Plaintiff argues that the ALJ's decision demonstrated her “willingness to play doctor instead of crediting Plaintiff's treating sources.” Pl.'s Br. at 18. However, the ALJ's decision demonstrates that she appropriately evaluated the totality of the evidence in the record, including Plaintiff's hearing testimony, educational records, medical records, and medical opinion evidence. When an ALJ rejects “the treating physician's assessment because it did not accord with his treatment notes” or “other clinical findings in the record,” that does not imply that the “ALJ misunderstood the physicians' opinions or substituted the assessment of lay witnesses for competent medical testimony.” Williams v. Colvin, No. 15-CV-07526 (ER) (SN), 2016 WL 11272141, at *7 (S.D.N.Y. July 26, 2016), report and recommendation adopted, 2017 WL 1483545 (S.D.N.Y. Apr. 25, 2017).

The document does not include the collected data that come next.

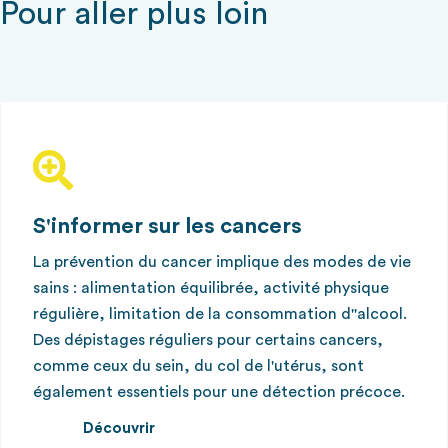
Pour aller plus loin
S'informer sur les cancers
La prévention du cancer implique des modes de vie
sains : alimentation équilibrée, activité physique
régulière, limitation de la consommation d''alcool.
Des dépistages réguliers pour certains cancers,
comme ceux du sein, du col de l'utérus, sont
également essentiels pour une détection précoce.
Découvrir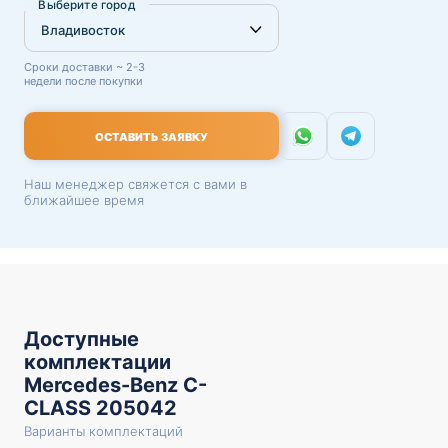
Выберите город
Сроки доставки ~ 2-3
недели после покупки
ОСТАВИТЬ ЗАЯВКУ
Наш менеджер свяжется с вами в
ближайшее время
Доступные
комплектации
Mercedes-Benz C-
CLASS 205042
Варианты комплектаций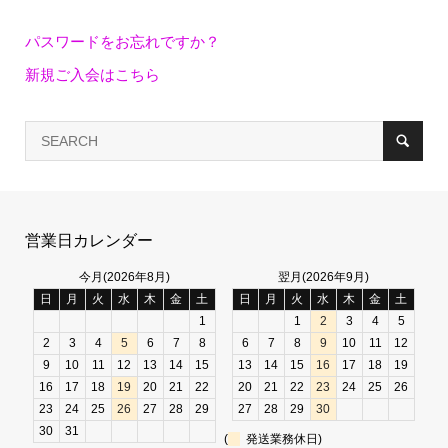
パスワードをお忘れですか？
新規ご入会はこちら
営業日カレンダー
今月(2026年8月)
翌月(2026年9月)
日
月
火
水
木
金
土
日
月
火
水
木
金
土
1
1
2
3
4
5
2
3
4
5
6
7
8
6
7
8
9
10
11
12
9
10
11
12
13
14
15
13
14
15
16
17
18
19
16
17
18
19
20
21
22
20
21
22
23
24
25
26
23
24
25
26
27
28
29
27
28
29
30
30
31
(
発送業務休日)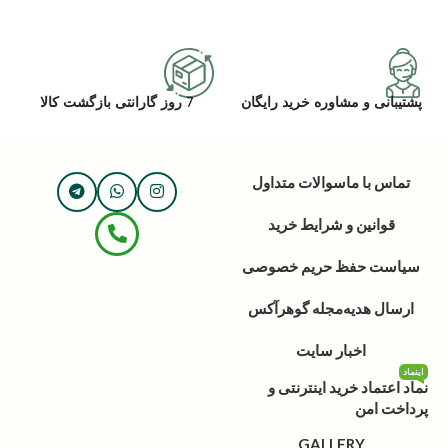
پشتیبانی و مشاوره خرید رایگان
7 روز گارانتی بازگشت کالا
تماس با ما
سوالات متداول
قوانین و شرایط خرید
سیاست حفظ حریم خصوصی
ارسال هدیه
مجله گوهرآکس
اخبار سایت
اینماد
نماد اعتماد خرید اینترنتی و
پرداخت امن
GALLERY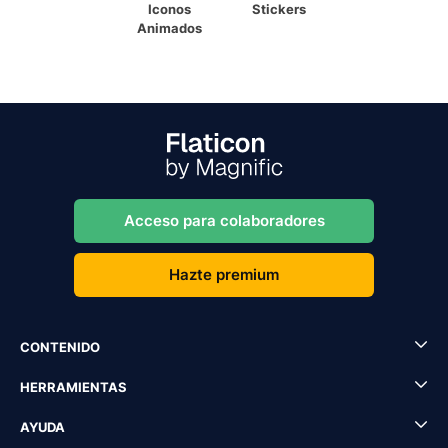
Iconos
Stickers
Animados
Acceso para colaboradores
Hazte premium
CONTENIDO
HERRAMIENTAS
AYUDA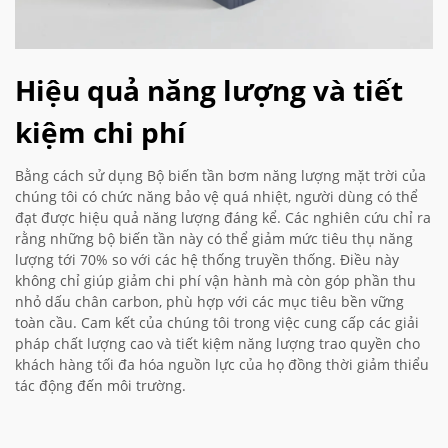
Hiệu quả năng lượng và tiết
kiệm chi phí
Bằng cách sử dụng Bộ biến tần bơm năng lượng mặt trời của
chúng tôi có chức năng bảo vệ quá nhiệt, người dùng có thể
đạt được hiệu quả năng lượng đáng kể. Các nghiên cứu chỉ ra
rằng những bộ biến tần này có thể giảm mức tiêu thụ năng
lượng tới 70% so với các hệ thống truyền thống. Điều này
không chỉ giúp giảm chi phí vận hành mà còn góp phần thu
nhỏ dấu chân carbon, phù hợp với các mục tiêu bền vững
toàn cầu. Cam kết của chúng tôi trong việc cung cấp các giải
pháp chất lượng cao và tiết kiệm năng lượng trao quyền cho
khách hàng tối đa hóa nguồn lực của họ đồng thời giảm thiểu
tác động đến môi trường.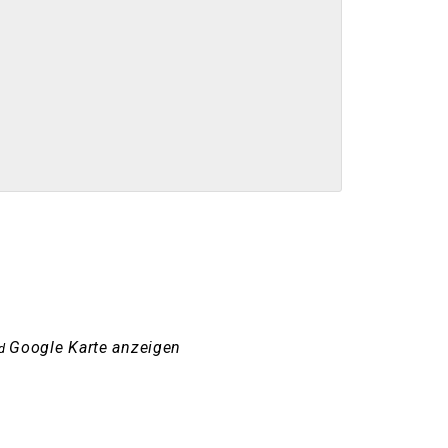
Google Karte anzeigen
d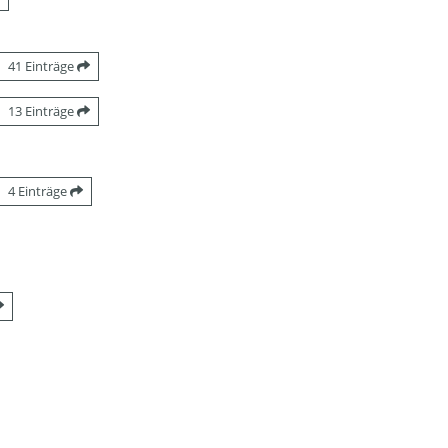
41 Einträge
13 Einträge
4 Einträge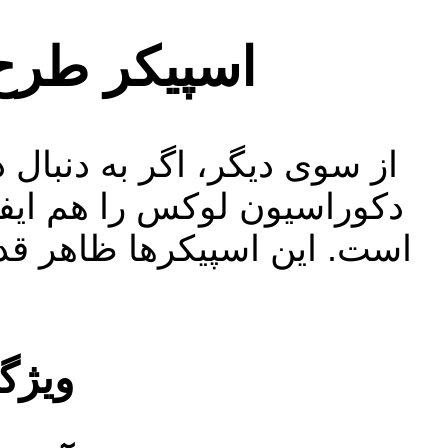
اسپیکر طرح 
از سوی دیگر، اگر به دنبا
دکوراسیون لوکس را هم ایفا
است. این اسپیکرها ظاهر قدی
ویژگ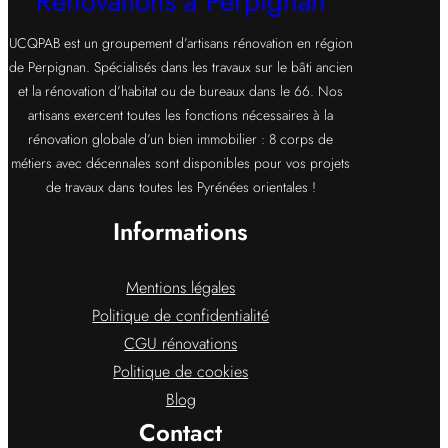
Rénovations à Perpignan
UCQPAB est un groupement d’artisans rénovation en région
de Perpignan. Spécialisés dans les travaux sur le bâti ancien
et la rénovation d’habitat ou de bureaux dans le 66. Nos
artisans exercent toutes les fonctions nécessaires à la
rénovation globale d’un bien immobilier : 8 corps de
métiers avec décennales sont disponibles pour vos projets
de travaux dans toutes les Pyrénées orientales !
Informations
Mentions légales
Politique de confidentialité
CGU rénovations
Politique de cookies
Blog
Contact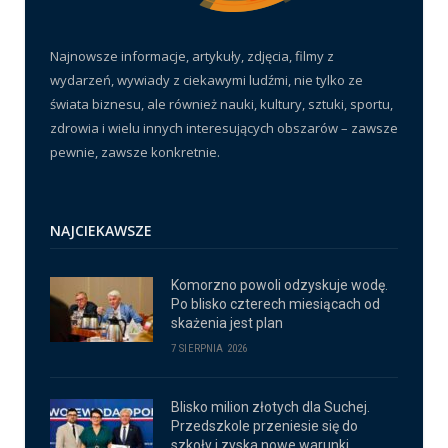
Najnowsze informacje, artykuły, zdjęcia, filmy z
wydarzeń, wywiady z ciekawymi ludźmi, nie tylko ze
świata biznesu, ale również nauki, kultury, sztuki, sportu,
zdrowia i wielu innych interesujących obszarów – zawsze
pewnie, zawsze konkretnie.
NAJCIEKAWSZE
Komorzno powoli odzyskuje wodę.
Po blisko czterech miesiącach od
skażenia jest plan
7 SIERPNIA 2026
Blisko milion złotych dla Suchej.
Przedszkole przeniesie się do
szkoły i zyska nowe warunki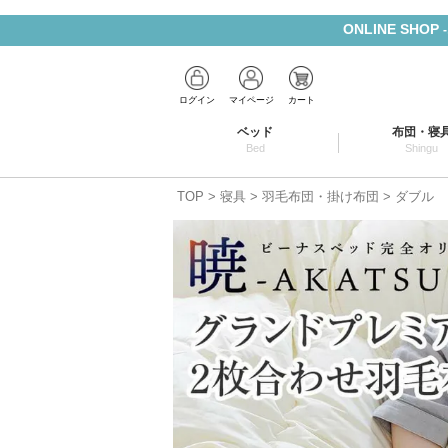
ONLINE SHOP
ログイン
マイページ
カート
ベッド
布団・寝
Bed
Shingu
TOP
寝具
羽毛布団・掛け布団
ダブル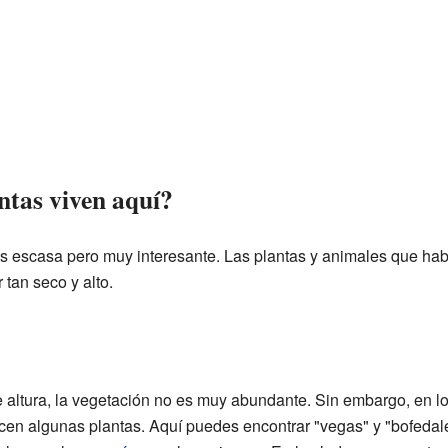
ntas viven aquí?
 es escasa pero muy interesante. Las plantas y animales que ha
 tan seco y alto.
 altura, la vegetación no es muy abundante. Sin embargo, en l
ecen algunas plantas. Aquí puedes encontrar "vegas" y "bofeda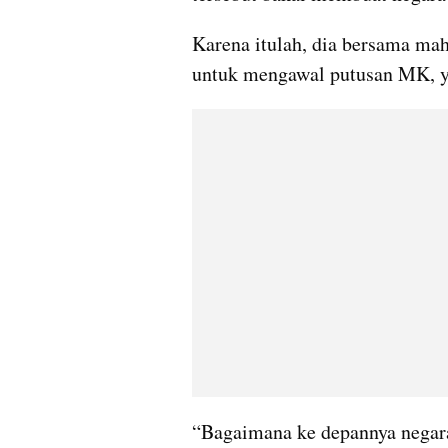
Karena itulah, dia bersama mah
untuk mengawal putusan MK, yan
“Bagaimana ke depannya negara i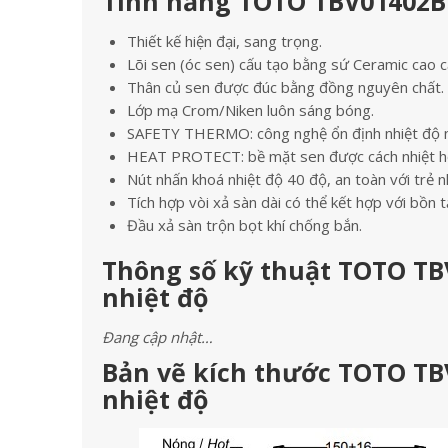
Tính năng TOTO TBV01402B 
Thiết kế hiện đại, sang trọng.
Lõi sen (óc sen) cấu tạo bằng sứ Ceramic cao c
Thân củ sen được đúc bằng đồng nguyên chất.
Lớp mạ Crom/Niken luôn sáng bóng.
SAFETY THERMO: công nghệ ổn định nhiệt độ n
HEAT PROTECT: bề mặt sen được cách nhiệt h
Nút nhấn khoá nhiệt độ 40 độ, an toàn với trẻ n
Tích hợp vòi xả sàn dài có thể kết hợp với bồn 
Đầu xả sàn trộn bọt khí chống bắn.
Thông số kỹ thuật TOTO TB
nhiệt độ
Đang cập nhật…
Bản vẽ kích thước TOTO TB
nhiệt độ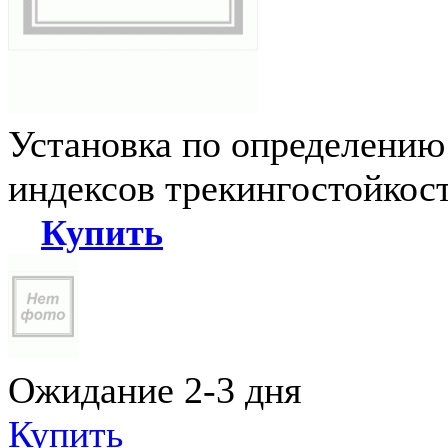
Установка по определению
индексов трекингостойкос
Купить
Ожидание 2-3 дня
Купить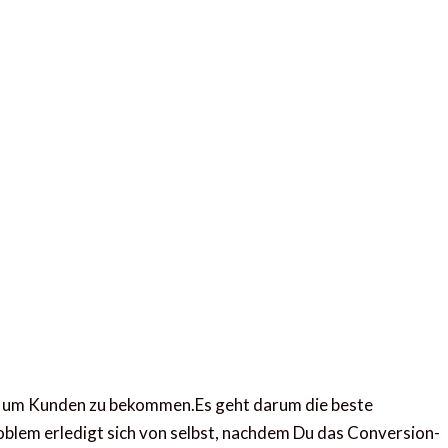
ing um Kunden zu bekommen.Es geht darum die beste
oblem erledigt sich von selbst, nachdem Du das Conversion-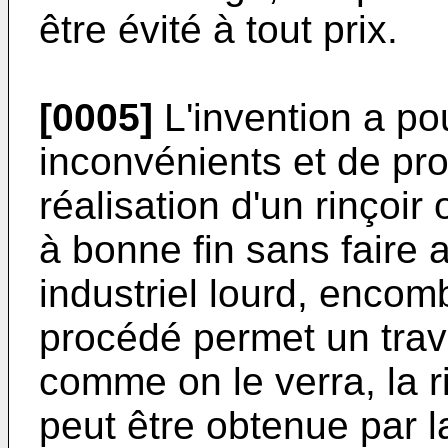
être évité à tout prix.
[0005]
L'invention a po
inconvénients et de pr
réalisation d'un rinçoir
à bonne fin sans faire
industriel lourd, encom
procédé permet un trav
comme on le verra, la rig
peut être obtenue par 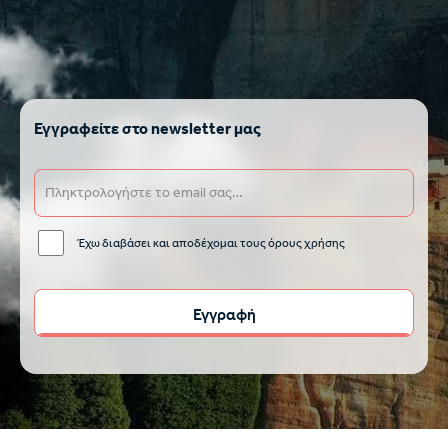
Εγγραφείτε στο newsletter μας
Έχω διαβάσει και αποδέχομαι τους όρους χρήσης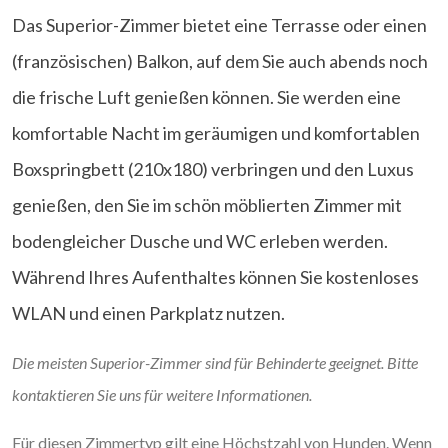
Das Superior-Zimmer bietet eine Terrasse oder einen
(französischen) Balkon, auf dem Sie auch abends noch
die frische Luft genießen können. Sie werden eine
komfortable Nacht im geräumigen und komfortablen
Boxspringbett (210x180) verbringen und den Luxus
genießen, den Sie im schön möblierten Zimmer mit
bodengleicher Dusche und WC erleben werden.
Während Ihres Aufenthaltes können Sie kostenloses
WLAN und einen Parkplatz nutzen.
Die meisten Superior-Zimmer sind für Behinderte geeignet. Bitte
kontaktieren Sie uns für weitere Informationen.
Für diesen Zimmertyp gilt eine Höchstzahl von Hunden. Wenn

Plaintiff further argues that the ALJ improperly gave the treating physicians' opinions little weight because she claimed the opinions were based on Plaintiff's subjective complaints, even though psychiatric reports are “naturally dependent on subjective presentations by the patient.” Pl.'s Br. at 18. The ALJ's decision indicates that she considered Plaintiff's hearing testimony and Plaintiff's statements, as reflected in the treating notes of Dr. Evers and Schilero. The ALJ properly considered whether Plaintiff's subjective complaints were supported by other evidence in the record, including activities of daily living and Plaintiff's response to treatment. Moreover, “the ALJ may exercise discretion in weighing the credibility of the claimant's testimony in light of the other evidence in the record.” Klemons v. Kijakazi, No. 20-CV-8326 (GWG), 2022 WL 4088080, at *9 (S.D.N.Y. Sept. 7, 2022) (cleaned up). “If the Commissioner's findings are supported by substantial evidence, the court must uphold the ALJ's decision to discount a claimant's subjective complaints.” Id. (cleaned up). Here, for the reasons already discussed, Plaintiff's subjective complaints were not well-supported and were inconsistent with other evidence in the record.
CONCLUSION
For the foregoing reasons, the Commissioner's cross-motion for judgment on the pleadings is GRANTED and Plaintiff's motion for judgment on the pleadings is DENIED. The Clerk of Court is respectfully directed to terminate the motions at ECF Nos. 19 and 23.